Of course being a mere patient I had no opinions, so I was shipped off to have a venogram which proved negative. I resisted the temptation to say, ‘I told you so’ and was wheeled back to Casualty where a senior nurse suggested to our Mr know-it-all doctor. That I was displaying the hallmarks of a ruptured calf muscle.
‘Athletes and footballers suffer from an injury like that. He looked at me.
‘Are you sure you were only walking?’ The idea of me being able to do anything more strenuous amused me, as a mental image of me trying to kick a football and falling flat on my face flashed before me.
I was finally discharged and told to walk as best I could – more easily said than done, I can tell you!
Being a good patient, I persevered, but two days later the leg was so painful that I couldn’t put any weight on it, so I went to see my GP who immediately sent me to our local physiotherapy department where a ruptured calf muscle WAS diagnosed. A course of treatment, which included deep heat, massage with oils, ultrasound and gentle stretching exercises began and life became more bearable.
Eight weeks later I had graduated from two elbow crutches to one, then to a stick and was discharged from physiotherapy. Two weeks later I awoke to find the muscle in the right leg was extremely sore.
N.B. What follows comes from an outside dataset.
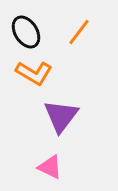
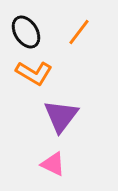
pink triangle: moved 3 px right, 3 px up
I rested for a week, but found it excruciatingly painful to put any weight on it, so took myself to my GP. He of course diagnosed a ruptured calf muscle, but explained he needed to rule out a DVT so I was shipped off to my local A & E Department.
Yes, you have guessed it, it was the same casualty doctor. ‘You again?’ he said with a half smile, half snigger stretching across his face. This time I did not bother to explain Stickler syndrome! I was taken to x-ray to have a venogram, but by now it was 4.30pm on a Friday, so it was decided to start me on blood-thinning injections and a venogram was arranged for the Monday.
Much to Mr know-it all doctor’s surprise the venogram was negative. ‘This is most odd, there is no evidence of a past or present blood clot,’ he kept repeating as he looked at the computer screen and scratched his head.
‘Tell me, are you sure you are in pain?’ he smirked, ‘Sometimes people can imagine severe pain when it is only a twinge, you know?’
I accept I am a writer with a vivid imagination, but I was breaking out into a cold sweat every time I put weight on the leg, and my eyes were smarting with pain. If this was imagination then I must surely be a suitable candidate for the next Booker Prize for Fiction.
Eventually he discharged me, stopped the blood-thinning injections and told me to return to my GP! No explanation was offered. Having ruled out a circulatory problem, my GP told me to rest and make an appointment to see him in a week’s time. Meanwhile he would make enquiries to find a suitable consultant to refer me to.
I returned a week later to find that my GP had experienced problems finding anyone who knew about Stickler syndrome. One medical body he contacted said they would make some enquiries and came back to him. They rang back to say they could give him the name and number of a support organisation that might be able to suggest a suitable consultant – MY name and MY telephone number!